Anyway, I reread it the other day, and I was struck by this passage:

The idea that one person can gain unnatural power over another is not a new one. Enchantment in particular is a very ancient and widespread concept, if rather diffusely defined, its effects ranging from the wholly physical to the predominantly mental. These include bodily transformations, such as those imposed by Homer’s Circe; loss of physical control, as when Prospero uses the power of suggestion to disarm Ferdinand in The Tempest; deception of the senses, for example the glamour cast by fairy magic; manipulation of the affections, as with the love potions that throng romance and folk tale; and suppression of mental faculties such as memory. It is however rare to find pre-modern works that conceive of enchantment in terms of the absolute and involuntary enslavement of a person’s will. During the nineteenth century, however, this kind of mind control became widely associated with mesmeric (later, hypnotic) power, culminating in popular literature in the appearance of such sinister hypnotists as Svengali, Dominick Medina and Fu Manchu.
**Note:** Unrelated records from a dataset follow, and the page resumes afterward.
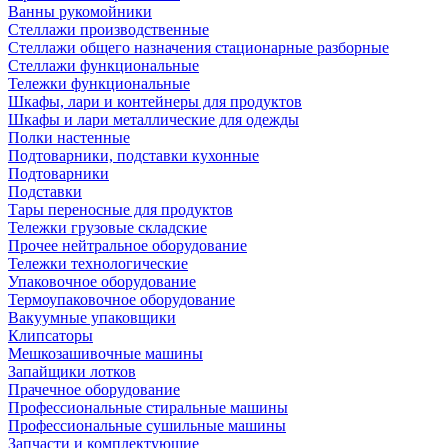
Ванны рукомойники
Стеллажи производственные
Стеллажи общего назначения стационарные разборные
Стеллажи функциональные
Тележки функциональные
Шкафы, лари и контейнеры для продуктов
Шкафы и лари металлические для одежды
Полки настенные
Подтоварники, подставки кухонные
Подтоварники
Подставки
Тары переносные для продуктов
Тележки грузовые складские
Прочее нейтральное оборудование
Тележки технологические
Упаковочное оборудование
Термоупаковочное оборудование
Вакуумные упаковщики
Клипсаторы
Мешкозашивочные машины
Запайщики лотков
Прачечное оборудование
Профессиональные стиральные машины
Профессиональные сушильные машины
Запчасти и комплектующие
The fact is that I couldn't find any pre-Mesmer examples of that kind of enslavement, but of course I didn't want to give a hostage to fortune by saying that there weren't any. And it does seem implausible that none exists - but where?
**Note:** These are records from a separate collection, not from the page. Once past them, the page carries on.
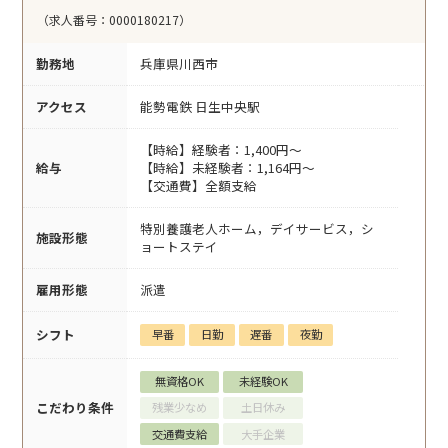
（求人番号：0000180217）
勤務地
兵庫県川西市
アクセス
能勢電鉄 日生中央駅
【時給】経験者：1,400円～
給与
【時給】未経験者：1,164円～
【交通費】全額支給
特別養護老人ホーム，デイサービス，シ
施設形態
ョートステイ
雇用形態
派遣
シフト
早番
日勤
遅番
夜勤
無資格OK
未経験OK
こだわり条件
残業少なめ
土日休み
交通費支給
大手企業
willpower itself is a mid-19th century term - it's easier to lose something you have an identifier for. But that doesn't preclude, of course, early instances.

But 'will' is older, of course.

Wasn't that part of the accusations leveled at suspected witches, and those accused of demonic possession? (Mark 1:23 "Suddenly, a man in the synagogue who was possessed by an evil spirit began shouting...")
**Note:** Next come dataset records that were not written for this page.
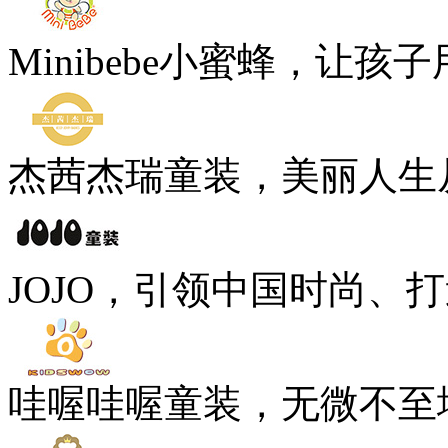
Minibebe小蜜蜂，让孩
杰茜杰瑞童装，美丽人生
JOJO，引领中国时尚、
哇喔哇喔童装，无微不至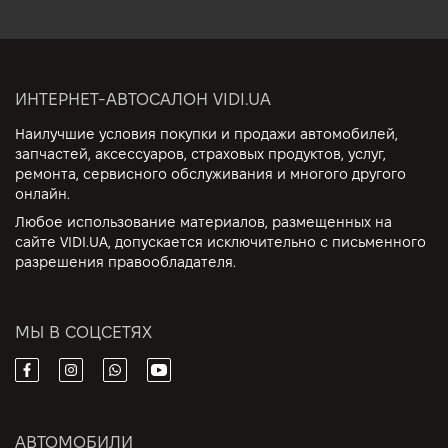
ИНТЕРНЕТ-АВТОСАЛОН VIDI.UA
Наилучшие условия покупки и продажи автомобилей,
запчастей, аксессуаров, страховых продуктов, услуг,
ремонта, сервисного обслуживания и многого другого
онлайн.
Любое использование материалов, размещенных на
сайте VIDI.UA, допускается исключительно с письменного
разрешения правообладателя.
МЫ В СОЦСЕТЯХ
АВТОМОБИЛИ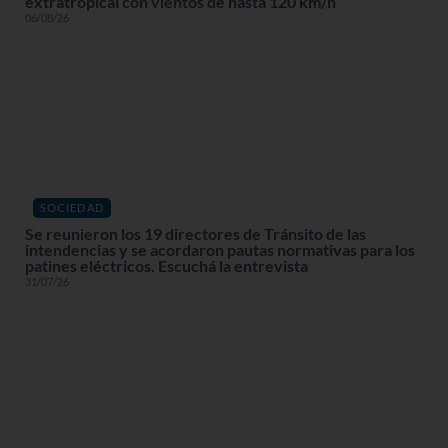
extratropical con vientos de hasta 120 km/h
06/08/26
SOCIEDAD
Se reunieron los 19 directores de Tránsito de las
intendencias y se acordaron pautas normativas para los
patines eléctricos. Escuchá la entrevista
31/07/26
And I'd count the song of the Siren as well.

Yes, both those are good examples. Especially the Sirens, though (like a love potion) their song was pretty specific in its effect. With demonic possession it's often quite unclear whether the victim's will has been bent or whether the demon is simply squatting in their head and talking on its own account.

While I have no comment on the question, thanks for posting a link to the article! I really enjoyed it and loved the connections you drew as well as the categorization of the different techniques for depicting mind control.

Why thank you! It's one of those articles that sat in my head a long time before I had a chance to write it, so I'd accumulated examples.

Perhaps...just thinking as I type here, so not thought-out... perhaps the mesmerist/hypnotist is what the Devil transforms into when the Enlightenment hits? I'm thinking vaguely of some old ballad(s?) where the Lady is courted by the Devil in disguise,and follows him helplessly,not especially wanting to (ie not the sexually alluring variant).
So when Romantic poets rework the old notion, you get the Ancient Mariner, who is next thing to a mesmerist. Or might actually be:

He holds him with his glittering eye—
The Wedding-Guest stood still,
And listens like a three years' child:
The Mariner hath his will.

The Wedding-Guest sat on a stone:
He cannot choose but hear;
And thus spake on that ancient man,
The bright-eyed Mariner.

Edited at 2015-01-28 03:28 pm (UTC)

There's definitely a degree to which the scientific discourse of mesmerism/hypnotism co-opts the existing magical discourse of enchantment, yes. In the essay I briefly discuss Hawthorne's The House of Seven Gables as having a foot in both camps.

The Ancient Mariner is an interesting example. Partly I want to distinguish between enchantment/hypnotism proper and what we might call charisma or force of personality, but perhaps these distinctions only hold so far...

Hercules was punished by the gods, who first made him temporarily deranged, then made him kill his family, and let him return to sanity. Does deitic possession count as a form of demonic possession?

With possession (whether by god or demon) it tends to be a moot point as to whether the will is altered or simply bypassed by a more powerful being, but yes, madness certainly relates to the victim's own mind. I suppose then the question is whether madness is a form of mind control comparable to hypnosis.